**Work instruction**
Only the lines from the one that contains "Sonnige Lage" through the last line of the records should appear, each printed exactly as it is.
====================
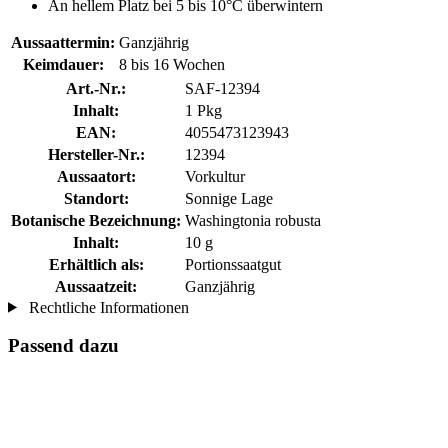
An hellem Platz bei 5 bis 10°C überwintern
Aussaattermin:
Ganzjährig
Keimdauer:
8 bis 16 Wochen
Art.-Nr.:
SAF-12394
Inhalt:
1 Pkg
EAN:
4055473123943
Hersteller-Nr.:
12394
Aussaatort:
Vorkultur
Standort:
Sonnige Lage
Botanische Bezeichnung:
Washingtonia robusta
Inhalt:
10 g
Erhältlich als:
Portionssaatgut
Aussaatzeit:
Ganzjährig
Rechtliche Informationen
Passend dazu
====================
**Output**
Sonnige Lage
Botanische Bezeichnung:
Washingtonia robusta
Inhalt:
10 g
Erhältlich als:
Portionssaatgut
Aussaatzeit:
Ganzjährig
Rechtliche Informationen
Passend dazu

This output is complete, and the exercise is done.